I will agree that there is stigma and it shouldn't be there. You really need to stop stigmatizing yourself though.

 

Do you think the stigma is around the medicine or the underlying condition? Or a combination?

 

And how much of the stigma is self-imposed, societal, or a combination?

Link to comment
Do you think the stigma is around the medicine or the underlying condition? Or a combination?

 

And how much of the stigma is self-imposed, societal, or a combination?

 

Combination.

 

But once people stop stigmatizing themselves and stop internalizing societies' issues it gets a lot better.

Link to comment

There is definitely a stigma surrounding mental illness. Mentally ill people feel often stigmatised because of the way society views them and how they are treated. When a person is labelled by their illness, they are seen as part of a stereotyped group. Negative attitudes create a prejudice that leads to negative actions and discrimination. It does not help that most portrayals in the media of people who have a mental illness are negative. The person who has a mental illness is usually portrayed as someone to fear, and who is at best potentially dangerous or, at worst actually murderous. Because of the stigma associated with mental illness, many people are reluctant to speak about their illness, or to seek help.
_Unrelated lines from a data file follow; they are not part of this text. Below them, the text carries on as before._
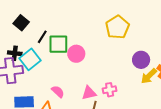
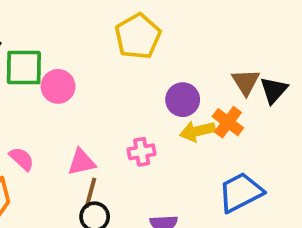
yellow arrow: (149, 76) -> (197, 131), turned 30
pink cross: (110, 90) -> (142, 152), moved

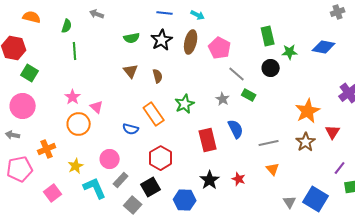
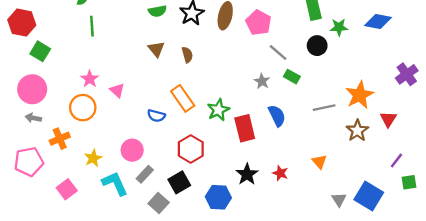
green star: (185, 104) -> (218, 110), moved
orange circle: (79, 124) -> (83, 108), moved
gray arrow: (13, 135) -> (33, 118), moved
gray line: (269, 143) -> (324, 108), moved

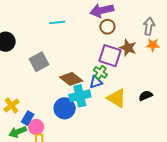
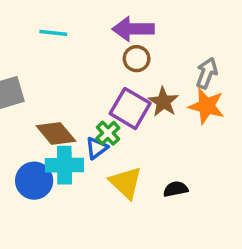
orange star: (153, 45) -> (206, 106), size x1.5
blue triangle: (96, 82) -> (97, 148), turned -32

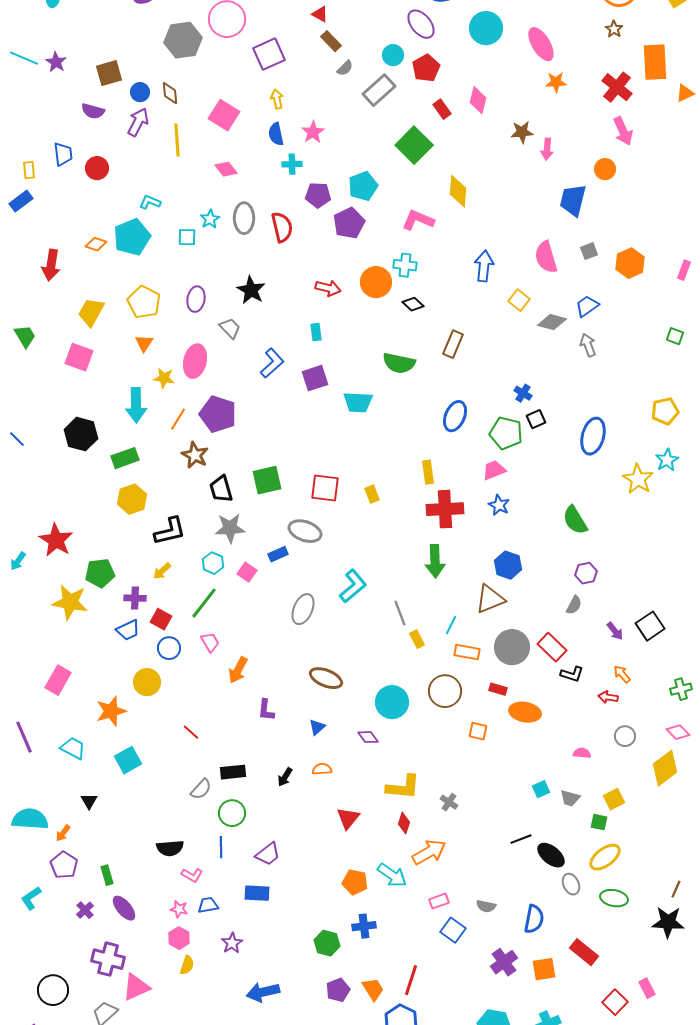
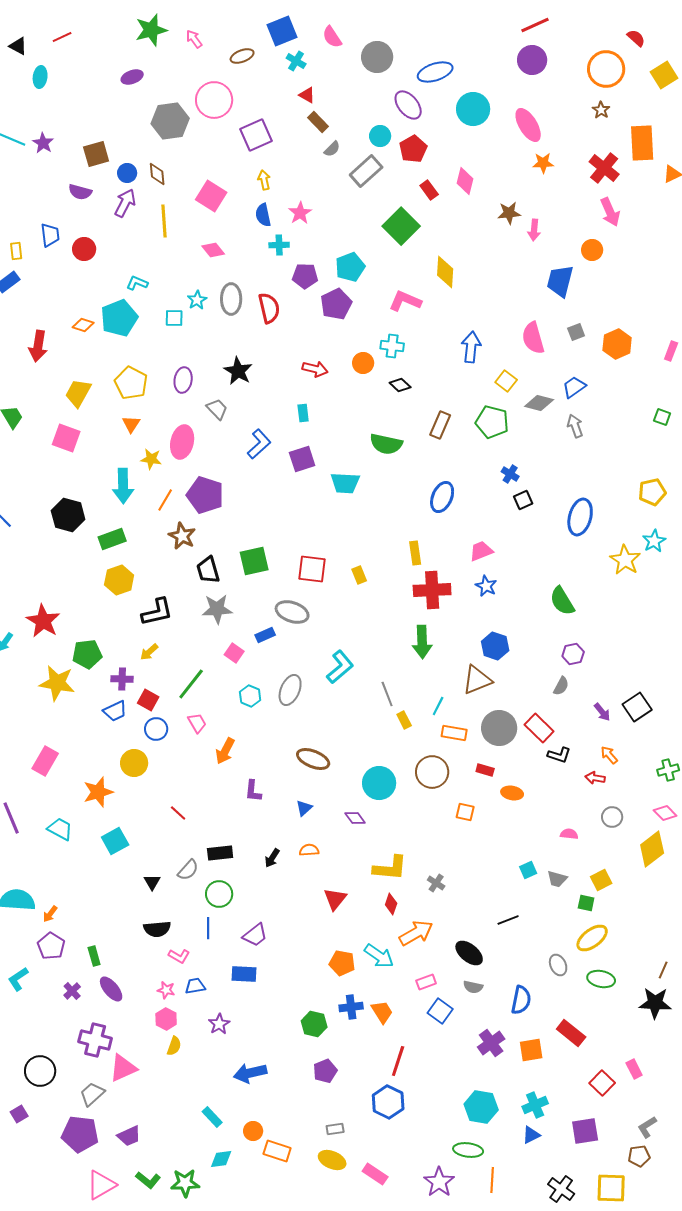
orange circle: (376, 282) -> (363, 363), size x0.7
green pentagon: (506, 433) -> (492, 422), moved
cyan hexagon: (213, 563) -> (250, 696), moved
orange ellipse: (525, 712) -> (512, 793), size x0.7
black triangle: (89, 801) -> (152, 882), moved
black ellipse: (551, 855) -> (469, 953), moved
orange trapezoid: (373, 989) -> (382, 1012), moved

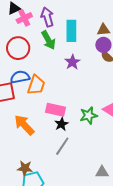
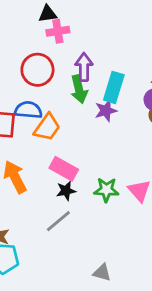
purple arrow: (47, 17) -> (84, 67), moved
cyan rectangle: (71, 31) -> (114, 87), moved
green arrow: (48, 40) -> (79, 89), moved

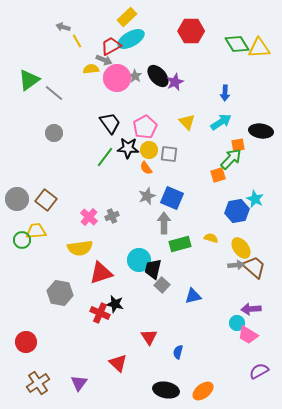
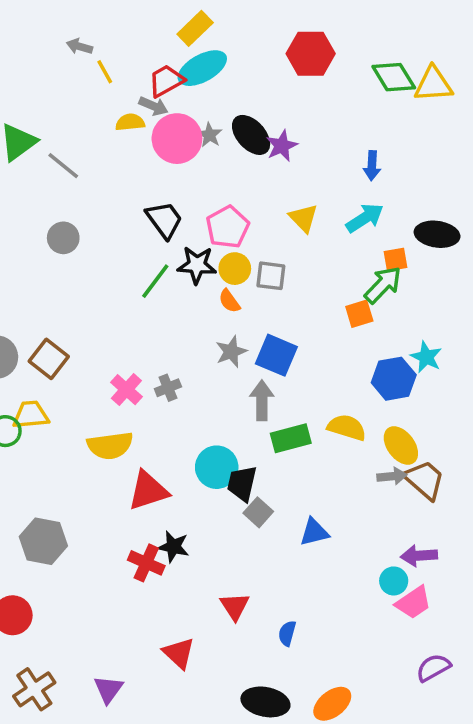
yellow semicircle: (211, 238) -> (347, 427), size x1.5
gray hexagon: (60, 293) -> (43, 541), moved
pink trapezoid: (248, 335) -> (414, 603), turned -65

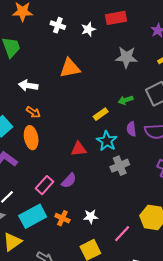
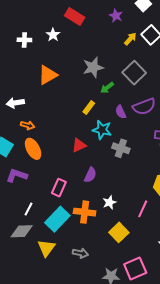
red rectangle: (116, 18) -> (75, 17), turned 60
gray star: (126, 57) -> (93, 67), moved
gray cross: (120, 166) -> (121, 148), turned -30
purple semicircle: (69, 181) -> (90, 175), moved
orange cross: (62, 218) -> (85, 212), size x1.5

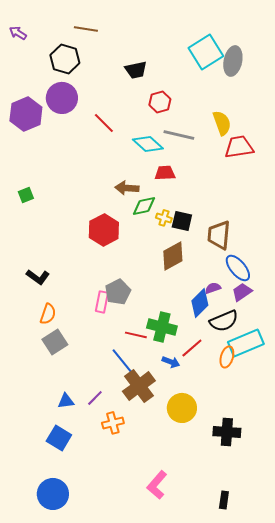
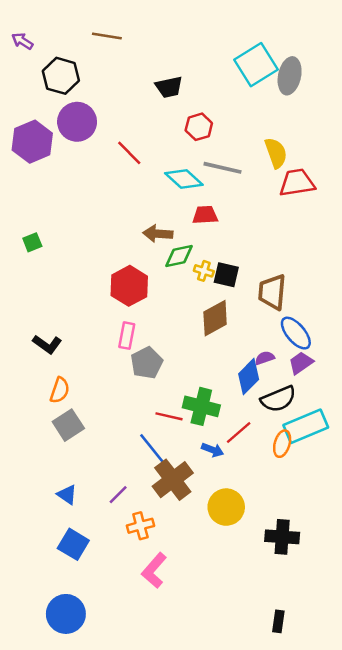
black hexagon: (65, 59) -> (61, 76), moved
pink rectangle: (102, 302) -> (127, 336), moved
blue triangle: (66, 401) -> (67, 495), moved, turned 42
pink L-shape: (157, 485) -> (154, 570), moved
I know for me, I do not disclose my depression to many people because I know different people will have a different reaction to it and I just do not want to be told that I am simply having a bad day.

 

If and when you choose to get of prescription meds, maybe you could turn to something like 5HTP? 5HTP is the precursor to serotonin. 5HTP is a simple way to increase brain serotonin levels by bypassing the rate-limiting step. /

I actually just started taking it as I am not interested in going on prescription meds (and I am OK now, have good and bad days but more good). However, I've noticed that it is helping me. However, I also go to acupuncture, which I think can help too. Of course everyone has different experiences so wat works for me might not work for you and vice versa.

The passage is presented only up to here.